▶ [About this task] Could you restate the data word for word?

──────── Source material

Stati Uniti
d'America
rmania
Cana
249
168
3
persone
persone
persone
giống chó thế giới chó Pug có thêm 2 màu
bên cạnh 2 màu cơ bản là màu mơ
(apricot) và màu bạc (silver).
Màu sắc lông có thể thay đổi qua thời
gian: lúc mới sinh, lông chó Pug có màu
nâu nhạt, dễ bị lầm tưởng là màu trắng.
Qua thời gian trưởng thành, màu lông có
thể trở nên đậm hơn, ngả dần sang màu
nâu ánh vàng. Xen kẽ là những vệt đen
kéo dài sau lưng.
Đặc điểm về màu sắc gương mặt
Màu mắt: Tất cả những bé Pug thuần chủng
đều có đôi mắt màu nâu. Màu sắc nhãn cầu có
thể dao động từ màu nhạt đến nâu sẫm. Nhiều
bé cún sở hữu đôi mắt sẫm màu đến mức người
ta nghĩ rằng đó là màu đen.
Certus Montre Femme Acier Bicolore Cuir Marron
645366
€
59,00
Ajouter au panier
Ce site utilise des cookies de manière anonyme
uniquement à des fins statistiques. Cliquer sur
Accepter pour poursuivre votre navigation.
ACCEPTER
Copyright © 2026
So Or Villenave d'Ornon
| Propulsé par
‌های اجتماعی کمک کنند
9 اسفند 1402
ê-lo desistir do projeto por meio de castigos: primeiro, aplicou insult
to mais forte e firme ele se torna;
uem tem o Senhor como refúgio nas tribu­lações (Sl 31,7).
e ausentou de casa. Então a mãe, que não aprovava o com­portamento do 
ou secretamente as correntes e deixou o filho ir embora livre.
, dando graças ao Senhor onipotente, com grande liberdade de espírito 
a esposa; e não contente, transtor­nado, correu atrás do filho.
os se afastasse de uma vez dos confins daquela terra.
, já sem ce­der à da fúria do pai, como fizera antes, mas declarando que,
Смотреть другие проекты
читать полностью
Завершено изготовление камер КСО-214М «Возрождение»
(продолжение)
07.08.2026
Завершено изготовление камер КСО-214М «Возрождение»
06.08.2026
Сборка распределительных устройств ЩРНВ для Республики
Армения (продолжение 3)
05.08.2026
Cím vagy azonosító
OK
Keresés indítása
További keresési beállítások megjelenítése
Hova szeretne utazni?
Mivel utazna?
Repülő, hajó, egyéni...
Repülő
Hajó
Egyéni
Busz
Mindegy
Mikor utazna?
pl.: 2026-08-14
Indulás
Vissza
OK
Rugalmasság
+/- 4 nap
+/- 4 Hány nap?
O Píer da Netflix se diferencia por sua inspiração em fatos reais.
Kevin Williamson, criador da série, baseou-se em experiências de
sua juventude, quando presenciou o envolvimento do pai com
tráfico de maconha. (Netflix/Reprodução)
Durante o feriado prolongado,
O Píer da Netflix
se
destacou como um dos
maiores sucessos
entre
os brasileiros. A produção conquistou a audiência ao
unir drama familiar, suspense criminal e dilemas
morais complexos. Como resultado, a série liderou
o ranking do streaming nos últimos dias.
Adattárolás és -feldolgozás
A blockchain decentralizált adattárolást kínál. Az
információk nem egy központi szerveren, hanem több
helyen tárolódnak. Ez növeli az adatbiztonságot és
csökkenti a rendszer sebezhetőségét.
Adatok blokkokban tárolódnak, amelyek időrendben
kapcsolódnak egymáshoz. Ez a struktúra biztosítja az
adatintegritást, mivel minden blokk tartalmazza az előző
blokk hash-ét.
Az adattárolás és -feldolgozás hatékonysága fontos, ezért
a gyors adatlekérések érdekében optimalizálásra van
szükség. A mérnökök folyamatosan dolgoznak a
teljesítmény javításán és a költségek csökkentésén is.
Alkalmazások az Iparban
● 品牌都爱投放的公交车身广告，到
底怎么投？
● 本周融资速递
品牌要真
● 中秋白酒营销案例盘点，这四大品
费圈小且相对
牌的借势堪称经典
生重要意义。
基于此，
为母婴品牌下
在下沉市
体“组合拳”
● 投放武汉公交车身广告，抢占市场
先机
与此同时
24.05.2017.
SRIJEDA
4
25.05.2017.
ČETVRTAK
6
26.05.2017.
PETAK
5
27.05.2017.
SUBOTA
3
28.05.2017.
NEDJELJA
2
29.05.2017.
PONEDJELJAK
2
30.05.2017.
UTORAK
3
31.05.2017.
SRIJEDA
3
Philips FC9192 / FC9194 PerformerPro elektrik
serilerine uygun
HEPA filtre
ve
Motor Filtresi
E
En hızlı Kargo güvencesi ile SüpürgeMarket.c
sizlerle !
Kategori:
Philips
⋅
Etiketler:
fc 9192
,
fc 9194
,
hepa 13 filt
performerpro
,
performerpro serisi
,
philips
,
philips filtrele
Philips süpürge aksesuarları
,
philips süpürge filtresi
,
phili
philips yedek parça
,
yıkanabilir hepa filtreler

────────────────

▶ [Response to the task]
Stati Uniti
d'America
rmania
Cana
249
168
3
persone
persone
persone
giống chó thế giới chó Pug có thêm 2 màu
bên cạnh 2 màu cơ bản là màu mơ
(apricot) và màu bạc (silver).
Màu sắc lông có thể thay đổi qua thời
gian: lúc mới sinh, lông chó Pug có màu
nâu nhạt, dễ bị lầm tưởng là màu trắng.
Qua thời gian trưởng thành, màu lông có
thể trở nên đậm hơn, ngả dần sang màu
nâu ánh vàng. Xen kẽ là những vệt đen
kéo dài sau lưng.
Đặc điểm về màu sắc gương mặt
Màu mắt: Tất cả những bé Pug thuần chủng
đều có đôi mắt màu nâu. Màu sắc nhãn cầu có
thể dao động từ màu nhạt đến nâu sẫm. Nhiều
bé cún sở hữu đôi mắt sẫm màu đến mức người
ta nghĩ rằng đó là màu đen.
Certus Montre Femme Acier Bicolore Cuir Marron
645366
€
59,00
Ajouter au panier
Ce site utilise des cookies de manière anonyme
uniquement à des fins statistiques. Cliquer sur
Accepter pour poursuivre votre navigation.
ACCEPTER
Copyright © 2026
So Or Villenave d'Ornon
| Propulsé par
‌های اجتماعی کمک کنند
9 اسفند 1402
ê-lo desistir do projeto por meio de castigos: primeiro, aplicou insult
to mais forte e firme ele se torna;
uem tem o Senhor como refúgio nas tribu­lações (Sl 31,7).
e ausentou de casa. Então a mãe, que não aprovava o com­portamento do 
ou secretamente as correntes e deixou o filho ir embora livre.
, dando graças ao Senhor onipotente, com grande liberdade de espírito 
a esposa; e não contente, transtor­nado, correu atrás do filho.
os se afastasse de uma vez dos confins daquela terra.
, já sem ce­der à da fúria do pai, como fizera antes, mas declarando que,
Смотреть другие проекты
читать полностью
Завершено изготовление камер КСО-214М «Возрождение»
(продолжение)
07.08.2026
Завершено изготовление камер КСО-214М «Возрождение»
06.08.2026
Сборка распределительных устройств ЩРНВ для Республики
Армения (продолжение 3)
05.08.2026
Cím vagy azonosító
OK
Keresés indítása
További keresési beállítások megjelenítése
Hova szeretne utazni?
Mivel utazna?
Repülő, hajó, egyéni...
Repülő
Hajó
Egyéni
Busz
Mindegy
Mikor utazna?
pl.: 2026-08-14
Indulás
Vissza
OK
Rugalmasság
+/- 4 nap
+/- 4 Hány nap?
O Píer da Netflix se diferencia por sua inspiração em fatos reais.
Kevin Williamson, criador da série, baseou-se em experiências de
sua juventude, quando presenciou o envolvimento do pai com
tráfico de maconha. (Netflix/Reprodução)
Durante o feriado prolongado,
O Píer da Netflix
se
destacou como um dos
maiores sucessos
entre
os brasileiros. A produção conquistou a audiência ao
unir drama familiar, suspense criminal e dilemas
morais complexos. Como resultado, a série liderou
o ranking do streaming nos últimos dias.
Adattárolás és -feldolgozás
A blockchain decentralizált adattárolást kínál. Az
információk nem egy központi szerveren, hanem több
helyen tárolódnak. Ez növeli az adatbiztonságot és
csökkenti a rendszer sebezhetőségét.
Adatok blokkokban tárolódnak, amelyek időrendben
kapcsolódnak egymáshoz. Ez a struktúra biztosítja az
adatintegritást, mivel minden blokk tartalmazza az előző
blokk hash-ét.
Az adattárolás és -feldolgozás hatékonysága fontos, ezért
a gyors adatlekérések érdekében optimalizálásra van
szükség. A mérnökök folyamatosan dolgoznak a
teljesítmény javításán és a költségek csökkentésén is.
Alkalmazások az Iparban
● 品牌都爱投放的公交车身广告，到
底怎么投？
● 本周融资速递
品牌要真
● 中秋白酒营销案例盘点，这四大品
费圈小且相对
牌的借势堪称经典
生重要意义。
基于此，
为母婴品牌下
在下沉市
体“组合拳”
● 投放武汉公交车身广告，抢占市场
先机
与此同时
24.05.2017.
SRIJEDA
4
25.05.2017.
ČETVRTAK
6
26.05.2017.
PETAK
5
27.05.2017.
SUBOTA
3
28.05.2017.
NEDJELJA
2
29.05.2017.
PONEDJELJAK
2
30.05.2017.
UTORAK
3
31.05.2017.
SRIJEDA
3
Philips FC9192 / FC9194 PerformerPro elektrik
serilerine uygun
HEPA filtre
ve
Motor Filtresi
E
En hızlı Kargo güvencesi ile SüpürgeMarket.c
sizlerle !
Kategori:
Philips
⋅
Etiketler:
fc 9192
,
fc 9194
,
hepa 13 filt
performerpro
,
performerpro serisi
,
philips
,
philips filtrele
Philips süpürge aksesuarları
,
philips süpürge filtresi
,
phili
philips yedek parça
,
yıkanabilir hepa filtreler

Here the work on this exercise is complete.